• **ACTIVITY**:
Go to the line with "direitos reservados |" in the records below, then output it and each following line exactly, up to and including the line with "Centrální kříž hřbitova v Chouči". Skip pictures and add nothing.

═══ PROVIDED MATERIAL ═══

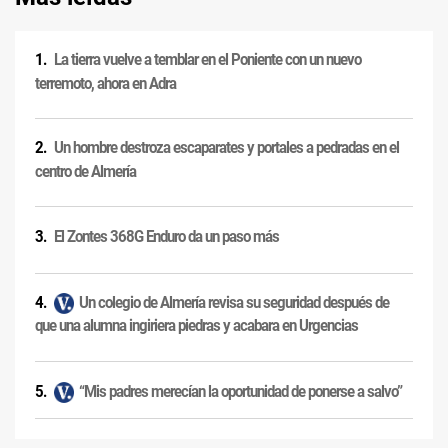
La tierra vuelve a temblar en el Poniente con un nuevo
terremoto, ahora en Adra
Un hombre destroza escaparates y portales a pedradas en el
centro de Almería
El Zontes 368G Enduro da un paso más
Un colegio de Almería revisa su seguridad después de
que una alumna ingiriera piedras y acabara en Urgencias
“Mis padres merecían la oportunidad de ponerse a salvo”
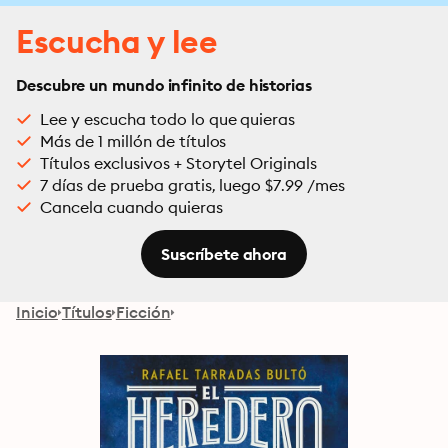
Escucha y lee
Descubre un mundo infinito de historias
Lee y escucha todo lo que quieras
Más de 1 millón de títulos
Títulos exclusivos + Storytel Originals
7 días de prueba gratis, luego $7.99 /mes
Cancela cuando quieras
Suscríbete ahora
Inicio
Títulos
Ficción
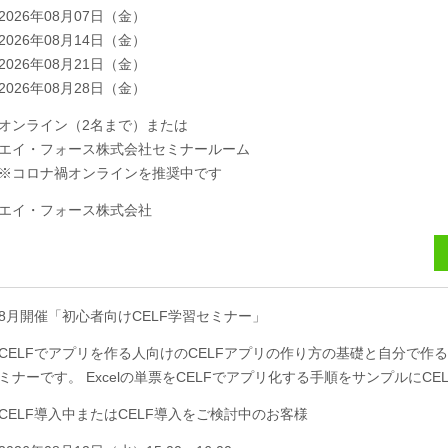
2026年08月07日（金）
2026年08月14日（金）
2026年08月21日（金）
2026年08月28日（金）
オンライン（2名まで）または
エイ・フォース株式会社セミナールーム
※コロナ禍オンラインを推奨中です
エイ・フォース株式会社
8月開催「初心者向けCELF学習セミナー」
CELFでアプリを作る人向けのCELFアプリの作り方の基礎と自分で
ミナーです。 Excelの単票をCELFでアプリ化する手順をサンプルにC
CELF導入中またはCELF導入をご検討中のお客様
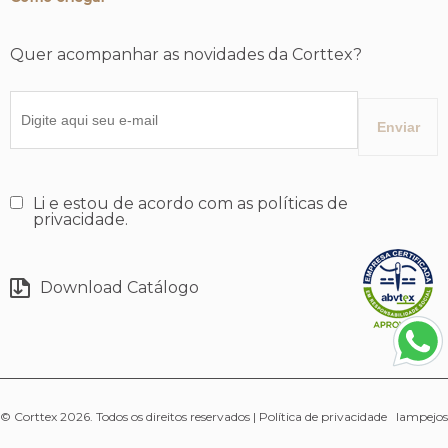
Quer acompanhar as novidades da Corttex?
Li e estou de acordo com as políticas de
privacidade.
Download Catálogo
© Corttex 2026. Todos os direitos reservados |
Política de privacidade
lampejos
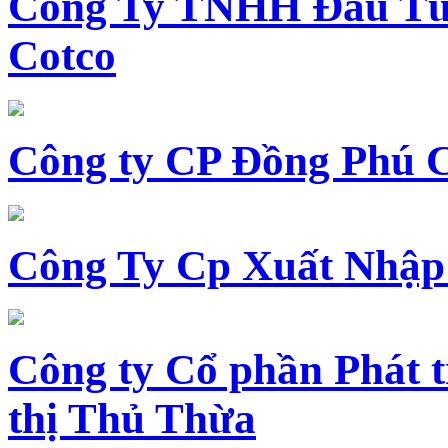
Công Ty TNHH Đầu Tư 
Cotco
Công ty CP Đồng Phú 
Công Ty Cp Xuất Nhập
Công ty Cổ phần Phát t
thị Thủ Thừa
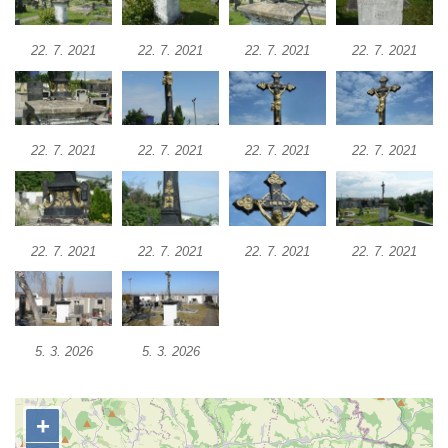
Kříž u Obrázku severovýchodně od
22. 7. 2021
22. 7. 2021
22. 7. 2021
22. 7. 2021
Práchně
Kříž na rozcestí u domu čp. 283 v Dolním
Podluží
Görnerův kříž u silnice č. 264 v Dolním
22. 7. 2021
22. 7. 2021
22. 7. 2021
22. 7. 2021
Podluží
Kříž u domu čp. 155 v Chřibské
Údajný kříž u domu čp. 283 ve Chřibské
22. 7. 2021
22. 7. 2021
22. 7. 2021
22. 7. 2021
Kříž jižně od Bukolu
Kříž na návsi v Bukolu
Centrální kříž hřbitova v Hrobčicích
Kříž u silnice z Chouče do Mirošovic
5. 3. 2026
5. 3. 2026
Centrální kříž hřbitova v Chouči
Kříž na rozcestí v Záluží
Kříž v ulici V Zátiší v Dobříni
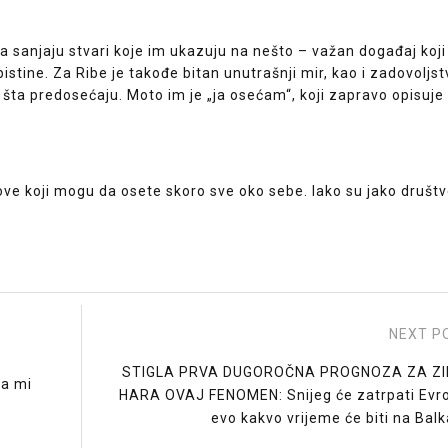
da sanjaju stvari koje im ukazuju na nešto – važan događaj koji
 obistine. Za Ribe je takođe bitan unutrašnji mir, kao i zadovoljs
e šta predosećaju. Moto im je „ja osećam“, koji zapravo opisuje
ve koji mogu da osete skoro sve oko sebe. Iako su jako društv
NEXT P
STIGLA PRVA DUGOROČNA PROGNOZA ZA ZI
da mi
HARA OVAJ FENOMEN: Snijeg će zatrpati Evr
evo kakvo vrijeme će biti na Bal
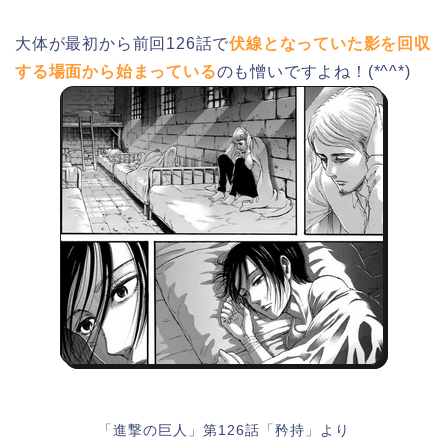
大体が最初から前回126話で
伏線となっていた影を回収
する場面から始まっている
のも憎いですよね！(*^^*)
「進撃の巨人」第126話「矜持」より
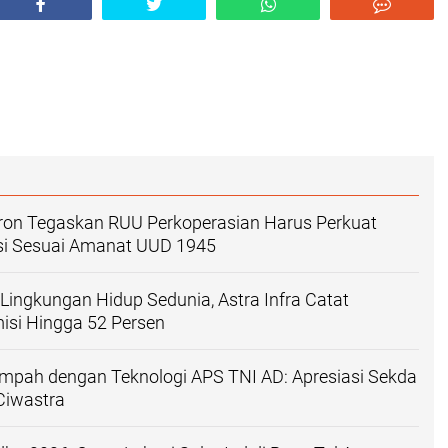
on Tegaskan RUU Perkoperasian Harus Perkuat
si Sesuai Amanat UUD 1945
i Lingkungan Hidup Sedunia, Astra Infra Catat
isi Hingga 52 Persen
mpah dengan Teknologi APS TNI AD: Apresiasi Sekda
Ciwastra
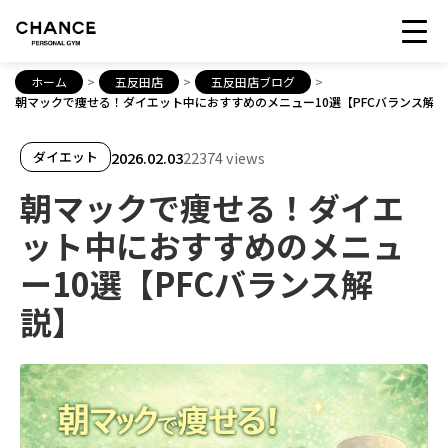
ホーム
>
五反田店
>
五反田店ブログ
>
朝マックで痩せる！ダイエット中におすすめのメニュー10選【PFCバランス解説
2026.02.03
22374 views
ダイエット
朝マックで痩せる！ダイエ
ット中におすすめのメニュ
ー10選【PFCバランス解
説】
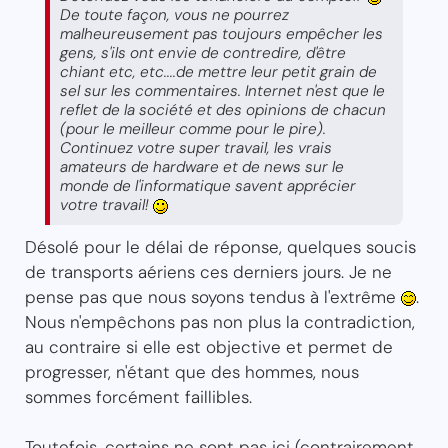
De toute façon, vous ne pourrez
malheureusement pas toujours empêcher les
gens, s'ils ont envie de contredire, d'être
chiant etc, etc....de mettre leur petit grain de
sel sur les commentaires. Internet n'est que le
reflet de la société et des opinions de chacun
(pour le meilleur comme pour le pire).
Continuez votre super travail, les vrais
amateurs de hardware et de news sur le
monde de l'informatique savent apprécier
votre travail!
Désolé pour le délai de réponse, quelques soucis
de transports aériens ces derniers jours. Je ne
pense pas que nous soyons tendus à l'extrême
.
Nous n'empêchons pas non plus la contradiction,
au contraire si elle est objective et permet de
progresser, n'étant que des hommes, nous
sommes forcément faillibles.
Toutefois, certains ne sont pas ici (contrairement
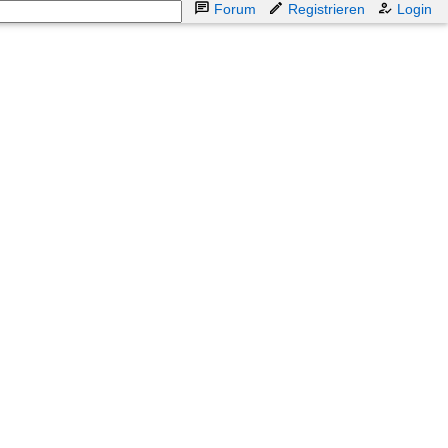
Forum
Registrieren
Login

═══

• **RESPONSE BOX**:
© Corttex 2026. Todos os direitos reservados |
Política de privacidade
lampejos
Công Ty TNHH Đầu Tư 
Cotco
Công ty CP Đồng Phú 
Công Ty Cp Xuất Nhập
Công ty Cổ phần Phát t
thị Thủ Thừa
Kříž u Obrázku severovýchodně od
22. 7. 2021
22. 7. 2021
22. 7. 2021
22. 7. 2021
Práchně
Kříž na rozcestí u domu čp. 283 v Dolním
Podluží
Görnerův kříž u silnice č. 264 v Dolním
22. 7. 2021
22. 7. 2021
22. 7. 2021
22. 7. 2021
Podluží
Kříž u domu čp. 155 v Chřibské
Údajný kříž u domu čp. 283 ve Chřibské
22. 7. 2021
22. 7. 2021
22. 7. 2021
22. 7. 2021
Kříž jižně od Bukolu
Kříž na návsi v Bukolu
Centrální kříž hřbitova v Hrobčicích
Kříž u silnice z Chouče do Mirošovic
5. 3. 2026
5. 3. 2026
Centrální kříž hřbitova v Chouči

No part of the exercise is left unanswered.